Aug 19, 2019 | Updated: 09:43 PM EDT

Animals Prefer Active Background Choice To Avoid The Detection Of The Predators

Apr 28, 2017 03:05 PM EDT

(CHINA OUT) Hairy crabs for sale are seen at a market on Junshan Lake November 2, 2007 in Jinxian County of Jiangxi Province, China
(Photo : China Photos/Getty Images) A current research study unveils an interesting fact that animals are capable enough to avoid the detection of the predators by actively choosing their background.

Searching for safety is a natural process, and animals are no exception in this case. They take initiatives to match their background in order to avoid detection by the predators.

It is the first priority of every living being on this earth to avail protection from any kind of threat or danger. Animals also belong to that category. Most of them have the ability to match their background. Their key aim behind this process is to avoid any kind of detection by the predators, according to EurekAlert.

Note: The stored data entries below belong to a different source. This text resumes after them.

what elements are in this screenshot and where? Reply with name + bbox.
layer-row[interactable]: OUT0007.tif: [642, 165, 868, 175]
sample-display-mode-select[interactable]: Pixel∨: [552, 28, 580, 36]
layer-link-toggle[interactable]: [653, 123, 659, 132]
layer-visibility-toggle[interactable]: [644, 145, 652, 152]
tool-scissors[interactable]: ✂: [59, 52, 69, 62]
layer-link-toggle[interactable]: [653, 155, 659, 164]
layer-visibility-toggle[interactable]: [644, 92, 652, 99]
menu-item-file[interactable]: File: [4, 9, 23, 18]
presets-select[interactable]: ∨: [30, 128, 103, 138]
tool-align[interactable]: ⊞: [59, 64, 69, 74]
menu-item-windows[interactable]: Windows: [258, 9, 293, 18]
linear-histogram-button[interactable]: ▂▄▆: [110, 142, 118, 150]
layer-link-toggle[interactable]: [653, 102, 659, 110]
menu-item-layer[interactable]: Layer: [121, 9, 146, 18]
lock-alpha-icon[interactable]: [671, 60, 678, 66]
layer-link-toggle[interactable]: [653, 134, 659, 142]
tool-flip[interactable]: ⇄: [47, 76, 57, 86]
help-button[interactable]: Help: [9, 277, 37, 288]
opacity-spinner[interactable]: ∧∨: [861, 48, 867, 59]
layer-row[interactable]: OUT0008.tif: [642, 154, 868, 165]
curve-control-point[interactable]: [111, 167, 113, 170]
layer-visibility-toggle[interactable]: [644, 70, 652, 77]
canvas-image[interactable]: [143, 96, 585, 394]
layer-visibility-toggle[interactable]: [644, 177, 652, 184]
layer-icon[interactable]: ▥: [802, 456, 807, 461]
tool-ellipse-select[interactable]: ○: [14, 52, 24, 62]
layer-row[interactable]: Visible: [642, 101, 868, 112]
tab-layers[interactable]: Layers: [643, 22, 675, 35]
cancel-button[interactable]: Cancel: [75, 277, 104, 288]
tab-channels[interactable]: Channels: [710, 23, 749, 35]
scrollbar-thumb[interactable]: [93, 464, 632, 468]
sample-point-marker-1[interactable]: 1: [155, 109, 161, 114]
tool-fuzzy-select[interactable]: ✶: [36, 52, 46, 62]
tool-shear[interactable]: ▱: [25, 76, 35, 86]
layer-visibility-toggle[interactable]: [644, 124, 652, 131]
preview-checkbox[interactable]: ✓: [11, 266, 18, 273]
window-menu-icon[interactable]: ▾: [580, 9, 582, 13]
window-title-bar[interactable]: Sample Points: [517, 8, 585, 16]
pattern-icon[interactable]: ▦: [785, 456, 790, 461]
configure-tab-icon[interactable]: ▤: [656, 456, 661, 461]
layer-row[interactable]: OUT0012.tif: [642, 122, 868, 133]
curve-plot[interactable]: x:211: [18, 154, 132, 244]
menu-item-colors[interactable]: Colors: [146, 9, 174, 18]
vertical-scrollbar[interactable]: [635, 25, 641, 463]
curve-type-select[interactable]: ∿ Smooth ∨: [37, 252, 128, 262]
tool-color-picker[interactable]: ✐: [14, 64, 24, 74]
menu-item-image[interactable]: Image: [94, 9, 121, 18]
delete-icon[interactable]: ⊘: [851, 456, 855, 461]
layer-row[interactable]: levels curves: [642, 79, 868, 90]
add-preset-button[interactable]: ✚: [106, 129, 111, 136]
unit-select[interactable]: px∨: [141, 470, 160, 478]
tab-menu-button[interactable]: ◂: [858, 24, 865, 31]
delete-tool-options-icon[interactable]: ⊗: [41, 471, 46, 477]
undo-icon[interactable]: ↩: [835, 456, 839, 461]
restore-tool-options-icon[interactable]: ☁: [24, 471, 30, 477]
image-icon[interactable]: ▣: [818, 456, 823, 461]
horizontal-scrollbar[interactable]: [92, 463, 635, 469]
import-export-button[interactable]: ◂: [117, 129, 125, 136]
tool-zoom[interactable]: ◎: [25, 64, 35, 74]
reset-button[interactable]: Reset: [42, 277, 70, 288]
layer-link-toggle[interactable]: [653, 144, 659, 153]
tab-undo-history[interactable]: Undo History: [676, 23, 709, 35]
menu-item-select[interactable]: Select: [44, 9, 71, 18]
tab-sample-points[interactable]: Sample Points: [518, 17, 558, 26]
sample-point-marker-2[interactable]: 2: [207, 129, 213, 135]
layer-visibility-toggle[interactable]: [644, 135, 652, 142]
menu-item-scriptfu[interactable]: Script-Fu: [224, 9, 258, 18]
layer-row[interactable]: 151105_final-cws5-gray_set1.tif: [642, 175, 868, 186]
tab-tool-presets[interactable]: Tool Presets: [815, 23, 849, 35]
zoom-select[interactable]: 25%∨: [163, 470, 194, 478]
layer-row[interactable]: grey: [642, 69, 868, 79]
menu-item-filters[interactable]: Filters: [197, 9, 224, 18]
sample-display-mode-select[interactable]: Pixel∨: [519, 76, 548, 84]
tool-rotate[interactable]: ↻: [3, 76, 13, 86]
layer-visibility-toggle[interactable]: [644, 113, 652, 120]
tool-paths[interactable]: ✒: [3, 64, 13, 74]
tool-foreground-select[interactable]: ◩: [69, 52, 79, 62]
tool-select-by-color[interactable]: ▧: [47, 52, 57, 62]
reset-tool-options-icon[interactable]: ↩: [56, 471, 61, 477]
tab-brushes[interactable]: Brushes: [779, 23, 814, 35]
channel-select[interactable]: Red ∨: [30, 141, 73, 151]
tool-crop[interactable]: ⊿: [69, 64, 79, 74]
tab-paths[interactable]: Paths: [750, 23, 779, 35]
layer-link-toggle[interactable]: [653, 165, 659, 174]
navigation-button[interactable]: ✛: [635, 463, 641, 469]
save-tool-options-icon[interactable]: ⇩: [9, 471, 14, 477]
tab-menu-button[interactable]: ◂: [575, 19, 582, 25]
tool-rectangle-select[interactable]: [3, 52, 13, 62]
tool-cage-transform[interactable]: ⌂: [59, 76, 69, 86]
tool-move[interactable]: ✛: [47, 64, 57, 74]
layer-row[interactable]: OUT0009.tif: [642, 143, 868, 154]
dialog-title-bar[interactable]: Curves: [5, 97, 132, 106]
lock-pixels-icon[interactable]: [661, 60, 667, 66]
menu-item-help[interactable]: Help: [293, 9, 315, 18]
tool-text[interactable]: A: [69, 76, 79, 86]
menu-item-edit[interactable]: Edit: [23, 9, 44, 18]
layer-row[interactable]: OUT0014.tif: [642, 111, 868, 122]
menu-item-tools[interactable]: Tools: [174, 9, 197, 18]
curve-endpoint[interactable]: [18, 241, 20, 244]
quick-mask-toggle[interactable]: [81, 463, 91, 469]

A good number of species can evolve the color that allows them to blend into the close surroundings. This phenomenon is called crypsis. Several new research studies have revealed that a good number of animals or species are standing on the verge of extinction. Some others are losing their members rapidly.

A recent experimental study has pointed out that ghost crabs exist in the popular Solomon Islands may able to achieve crypsis. They achieve this by actively choosing the sand background as their shelter. This background provides the similar color that exists in the body of the crabs. In a word, different kinds of species or animals have the quality to avail anti-predator adaptations.

A new study by the biologists of the University of Miami unveils the fact that crabs, which possess dark coloration naturally select the dark sand. On the other hand, crabs that have light coloration prefer the light sand. But, those with the intermediate color don't have any particular choice, because they don't match either sand. That means any living being whether it is a crab or an animal must try to avail crypsis.

Dr. Floria Uy, the lead author of the popular Biotropica article, opines that choosing the proper background by the animals is a common fact. But, in many cases, it is difficult to understand whether the selection is an active choice or a change in color. It can also be a combination of the two. The abstract of the research study is available in the famous journal Biotropica.

One thing is clear from the research study that adaptation is a common feature most of the animals try to avail. Crypsis is the ultimate outcome of this feature. Active background choice is the most common way to achieve it.